以前、手洗いして縮んでしまったウールのコートをご紹介しましたが、今日は母が遺していった¨失敗¨の後始末のお話です。
1.眠っていた夏大島
古い長襦袢や浴衣と共に、箪笥の引き出しの一番下から出てきたのがこの夏大島。そのせいか、かなりシワが目立っていました。
でも、このシワは明らかにおかしいです。
裏側の白い居敷当てが引っ張られ、表地に止まっている部分以外は上がっています。これを見て、洗濯による裏地の縮みだとわかりました。つまり、母がこの着物を洗濯した為に、衿裏や居敷当てに使われている羽二重の生地が縮んでしまったのです。

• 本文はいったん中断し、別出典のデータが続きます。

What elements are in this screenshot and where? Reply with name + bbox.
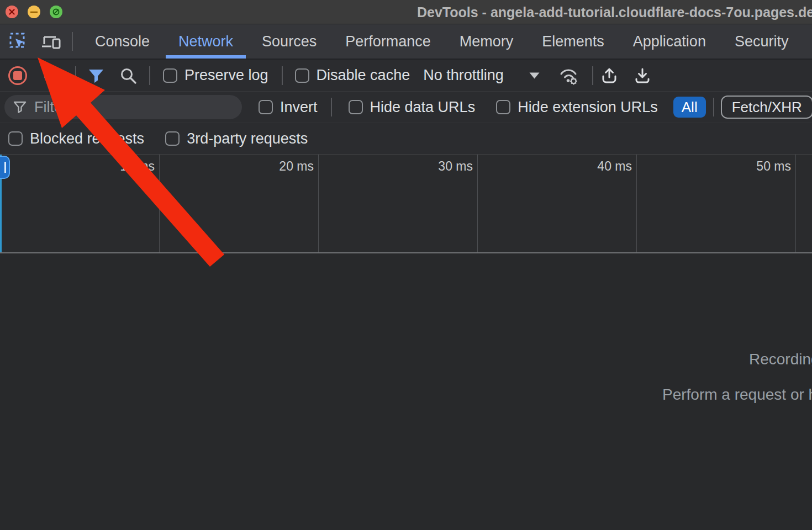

このままでは着られないので、部分的に直すことにしました。
2.居敷当てを直す
①居敷当て上の部分はそのままに残し、背縫いと脇縫いに付けられている部分を外しました。
3.衿を直す
衿は裏が縮んでツレたことが原因でシワシワに。掛け衿(共衿)にはシミもありました。
①掛け衿をはずして裏返しに付け替えました。
これで点線部分のシミは裏に隠れることになります。
②表の衿がだぶついているので、途中にタックをとることにしました。
(部分的に衿裏をほどきます)
このように衿裏の長さに合わせてつまみました。
左の縫い目がつまんだところ。(右の縫い目は掛け衿の端です)
タックは右の衿だけなので、着ると隠れます。
4.着てみる
7月はじめに着用しました。
夏大島は薄物のような透け感はないので見た目の涼しさはありません。そこで風通しの良い夏用八寸名古屋帯を合わせました。
帯締も軽い夏物、草履はメッシュです。
荷物が多かったので麻のトートバッグを持ちました。
麻の専門店 井上企画・幡(ばん)製。母の奈良旅行のお土産で、もう23年も前の物です。手紡ぎ/手織りで柄は古典柄の牡丹唐草です。貴重品は若い頃から愛用の革の縞ミニバッグに入れて……。
藍色のきものは個性的な小物との相性が良いようです。
5.夏大島を着た感想
夏大島をフワリと手に持つと、他の単衣物とは違う感じがします。
洋服ならば軽いスプリングコートやレインコートを持った時と似ています。軽さ・ハリ・艶やかさ、そしてひんやりした感触もあります。まさに梅雨時にぴったりの着物だとわかりました。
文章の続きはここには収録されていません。